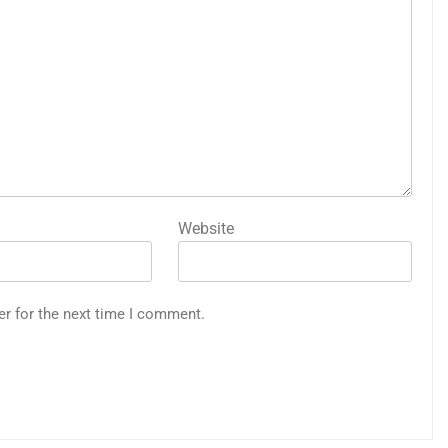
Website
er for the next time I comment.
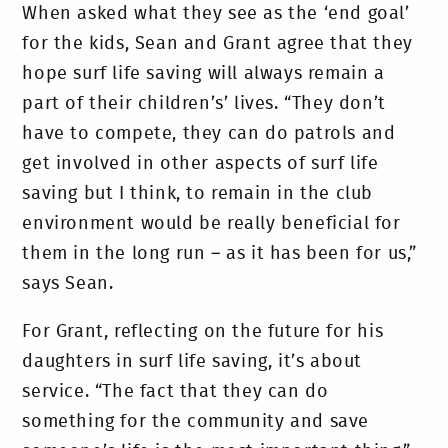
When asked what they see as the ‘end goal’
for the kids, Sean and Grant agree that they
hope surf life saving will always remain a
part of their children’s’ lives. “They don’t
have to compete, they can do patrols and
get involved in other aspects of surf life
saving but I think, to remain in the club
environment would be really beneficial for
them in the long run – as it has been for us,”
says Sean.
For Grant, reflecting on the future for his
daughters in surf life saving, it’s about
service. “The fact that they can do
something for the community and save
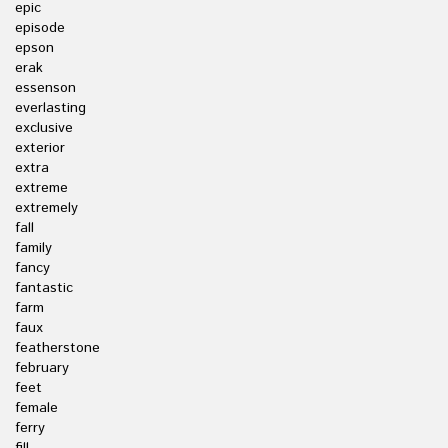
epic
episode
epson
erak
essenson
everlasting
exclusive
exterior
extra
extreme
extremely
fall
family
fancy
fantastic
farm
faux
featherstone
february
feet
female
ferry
--------------------------------------------------
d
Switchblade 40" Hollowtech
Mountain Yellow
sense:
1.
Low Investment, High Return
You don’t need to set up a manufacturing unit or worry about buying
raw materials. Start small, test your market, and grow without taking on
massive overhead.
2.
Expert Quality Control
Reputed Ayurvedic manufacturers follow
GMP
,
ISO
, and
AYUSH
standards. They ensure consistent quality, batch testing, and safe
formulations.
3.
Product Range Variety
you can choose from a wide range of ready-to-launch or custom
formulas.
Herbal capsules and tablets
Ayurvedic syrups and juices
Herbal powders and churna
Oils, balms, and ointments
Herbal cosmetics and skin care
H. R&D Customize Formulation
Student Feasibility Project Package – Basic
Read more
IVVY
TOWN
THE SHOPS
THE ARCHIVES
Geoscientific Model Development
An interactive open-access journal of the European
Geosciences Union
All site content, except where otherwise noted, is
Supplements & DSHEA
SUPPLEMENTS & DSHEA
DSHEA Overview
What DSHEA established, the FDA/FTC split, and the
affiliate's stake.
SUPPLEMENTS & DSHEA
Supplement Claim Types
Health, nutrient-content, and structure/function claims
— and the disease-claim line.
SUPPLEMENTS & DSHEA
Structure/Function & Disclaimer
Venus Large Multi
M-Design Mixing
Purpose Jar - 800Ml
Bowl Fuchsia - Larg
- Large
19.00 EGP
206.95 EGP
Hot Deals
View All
--------------------------------------------------
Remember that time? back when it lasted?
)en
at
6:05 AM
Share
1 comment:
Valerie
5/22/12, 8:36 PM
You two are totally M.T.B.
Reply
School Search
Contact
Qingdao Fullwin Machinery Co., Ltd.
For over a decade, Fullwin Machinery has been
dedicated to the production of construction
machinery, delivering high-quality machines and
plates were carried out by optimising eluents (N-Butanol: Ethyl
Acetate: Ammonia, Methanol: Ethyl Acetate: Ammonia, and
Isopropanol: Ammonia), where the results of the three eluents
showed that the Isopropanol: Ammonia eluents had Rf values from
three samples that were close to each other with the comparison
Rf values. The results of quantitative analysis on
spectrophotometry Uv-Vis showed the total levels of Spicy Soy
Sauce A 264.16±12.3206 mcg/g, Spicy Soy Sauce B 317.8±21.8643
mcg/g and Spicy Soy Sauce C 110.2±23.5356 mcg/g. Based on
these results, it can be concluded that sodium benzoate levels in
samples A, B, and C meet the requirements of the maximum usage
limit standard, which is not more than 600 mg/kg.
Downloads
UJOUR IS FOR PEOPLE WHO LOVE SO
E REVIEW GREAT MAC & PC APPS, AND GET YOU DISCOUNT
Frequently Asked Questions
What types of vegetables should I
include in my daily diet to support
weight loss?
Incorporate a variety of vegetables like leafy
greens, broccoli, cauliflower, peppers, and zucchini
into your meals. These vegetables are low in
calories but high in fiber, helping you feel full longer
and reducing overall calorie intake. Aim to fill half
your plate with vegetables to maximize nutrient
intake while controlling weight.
--------------------------------------------------
* **PROMPT**: In the data above, how many lines hold the string "Fullwin"? Give the number by itself.

* **FINISHED TASK**: 2